BATAM — Legislator bersama Pemerintah Kota Batam menyepakati regulasi baru guna memayungi eksistensi Lembaga Adat Melayu (LAM) di tengah modernisasi wilayah. Pengesahan payung hukum tersebut menjadi komitmen daerah dalam menjaga marwah serta nilai-nilai kearifan lokal masyarakat Kepulauan Riau.
Wali Kota Batam, Amsakar Achmad, hadir langsung dalam sidang yang mengagendakan pengambilan keputusan Ranperda LAM Kepulauan Riau Kota Batam tersebut.

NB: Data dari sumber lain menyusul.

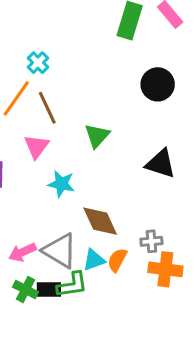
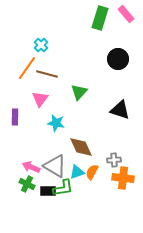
brown line: (47, 108) -> (47, 74), turned -50
pink arrow: (22, 252) -> (31, 167), turned 48
green cross: (26, 290) -> (27, 184), moved

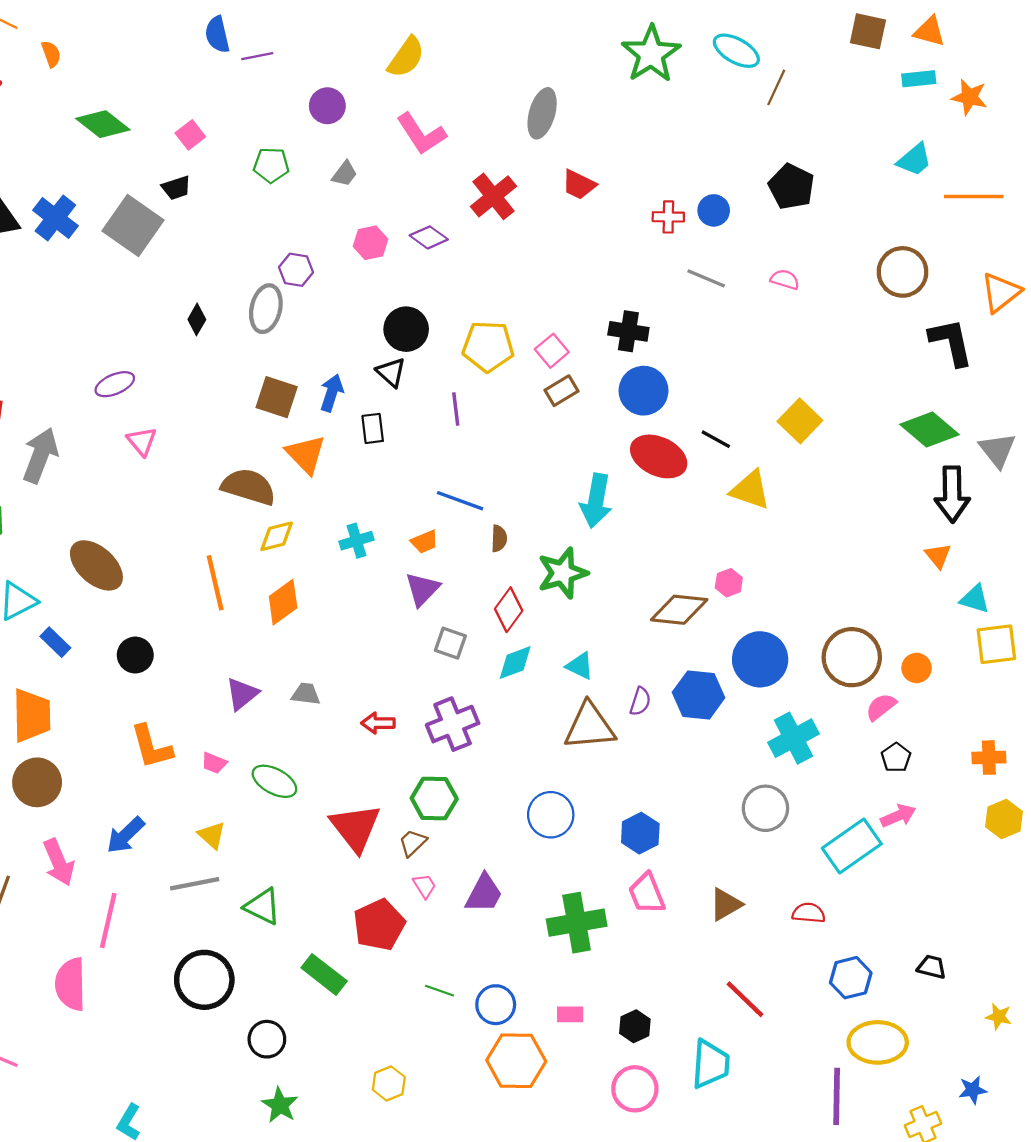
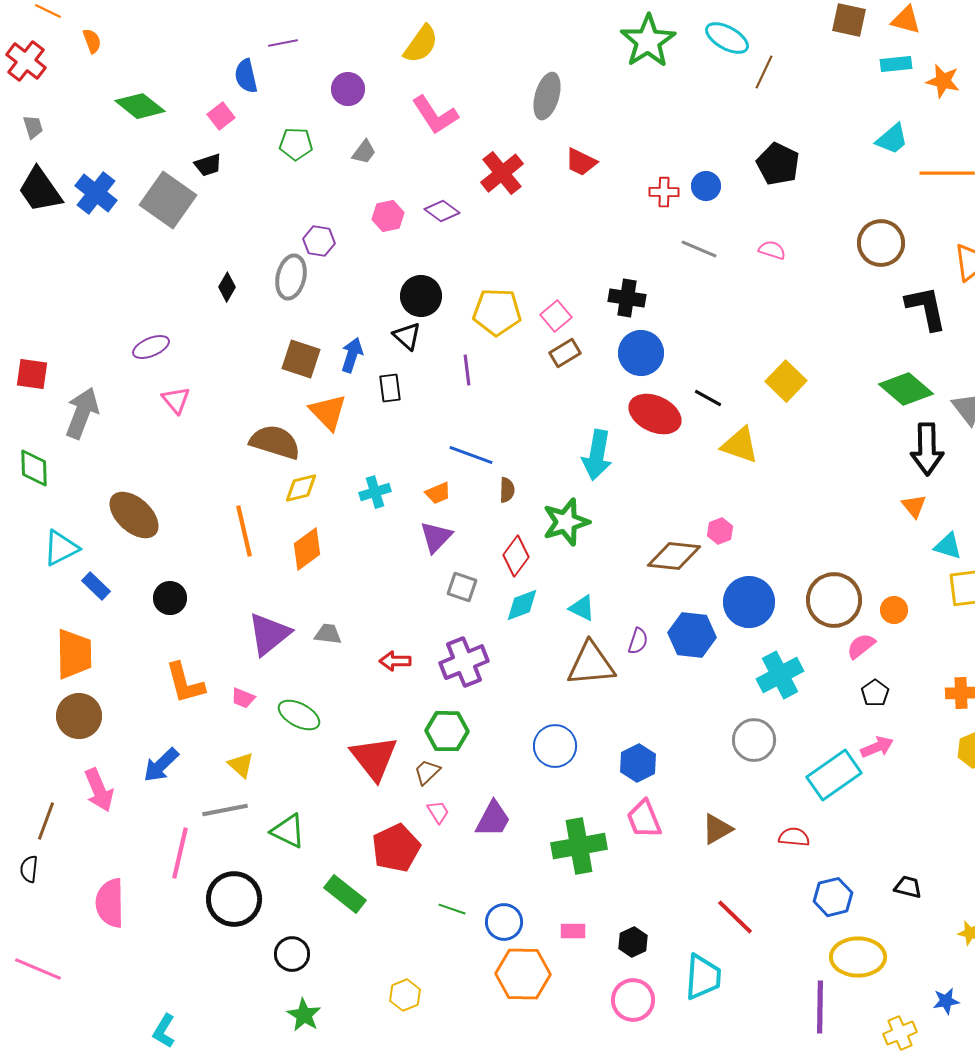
blue semicircle: (217, 35) -> (246, 76), moved
purple triangle: (242, 694) -> (269, 634), size x1.4
pink line: (108, 920) -> (180, 853), moved

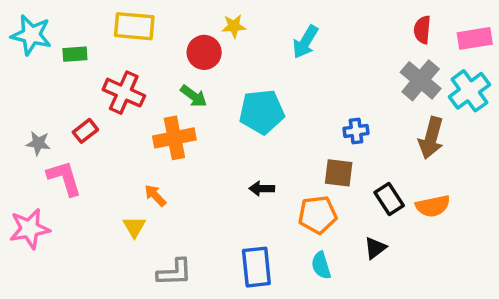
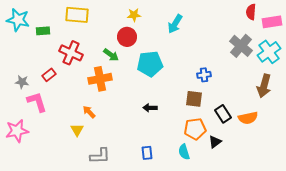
red semicircle: (422, 30) -> (251, 12), moved
red circle: (204, 52) -> (127, 37), moved
brown arrow: (431, 138) -> (264, 86), moved
orange pentagon: (318, 215) -> (195, 129), moved
blue rectangle: (256, 267) -> (147, 153), size x0.6

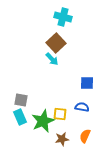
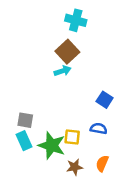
cyan arrow: (52, 59) -> (63, 71), turned -64
blue square: (87, 83) -> (105, 100), turned 32
green star: (43, 121) -> (52, 145), turned -30

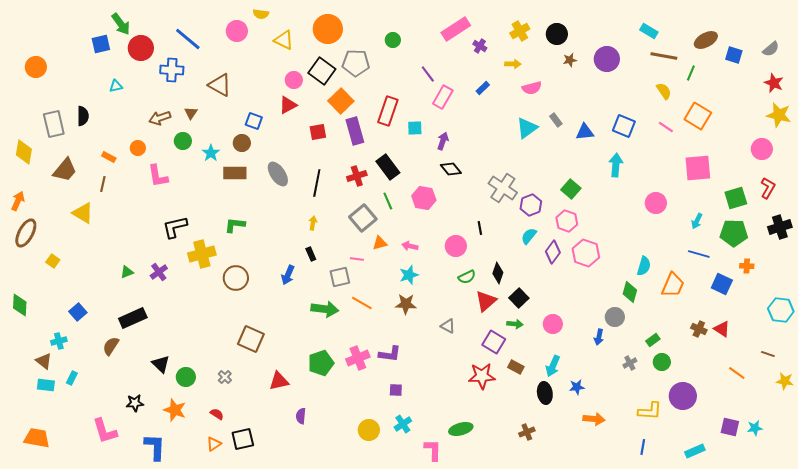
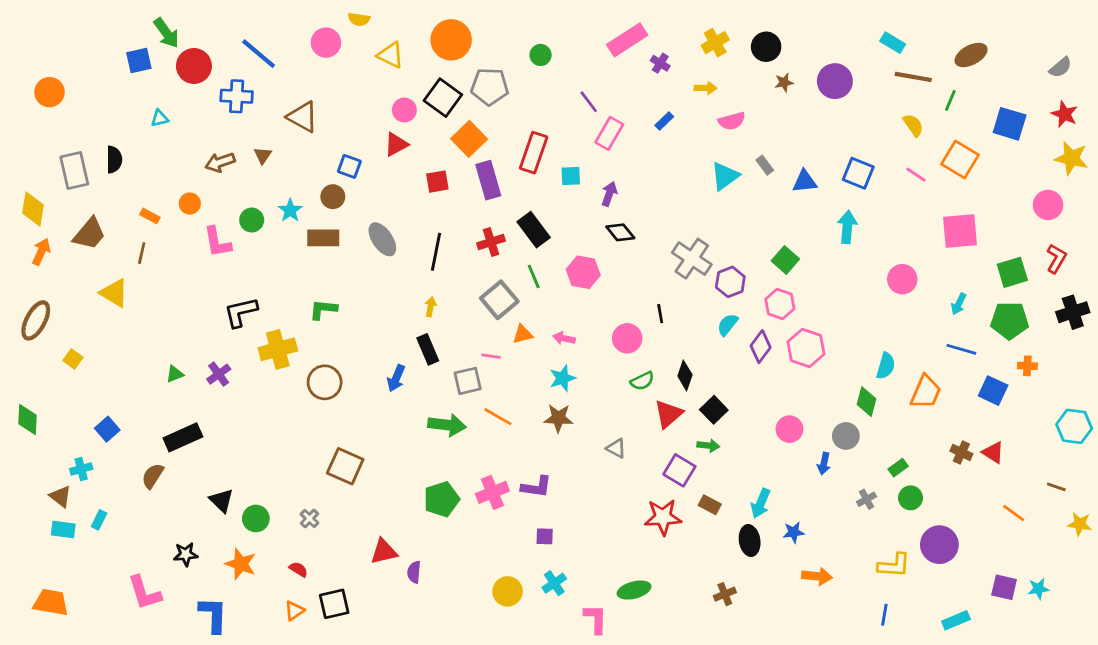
blue square: (734, 55) -> (1010, 124), moved, size x1.4
green circle: (183, 141) -> (252, 220), moved
orange arrow: (18, 201) -> (41, 252), moved
black rectangle: (311, 254) -> (428, 349), size x1.5
pink circle: (553, 324) -> (789, 429), moved
red triangle: (279, 381) -> (384, 552), moved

Kehadiran aturan ini diharapkan mampu memperkokoh posisi LAM sebagai benteng budaya di kota industri ini.
Busana Adat Melayu Warnai Ruang Sidang Paripurna
Ada pemandangan berbeda dalam agenda legislatif tersebut dengan kehadiran para finalis Encik dan Puan Kota Batam 2026. Mereka tampil memperagakan ragam pakaian tradisional seperti Siku Keluang, Teluk Belanga Dagang Dalam, Kebaya Labuh, hingga Baju Kurung Cekak Musang.
Aksi peragaan busana ini bukan sekadar seremoni, melainkan bagian dari edukasi budaya kepada para tamu undangan dan peserta sidang. Keberagaman pakaian yang ditampilkan mencakup busana harian, pakaian kebesaran, hingga baju pengantin khas Melayu yang memukau hadirin.
Upaya memperkenalkan identitas visual ini dinilai penting agar generasi muda dan masyarakat umum tetap mengenali akar budaya mereka. Penampilan para duta wisata tersebut mendapat apresiasi luas karena berhasil membawa nuansa tradisi ke dalam ruang formal pemerintahan.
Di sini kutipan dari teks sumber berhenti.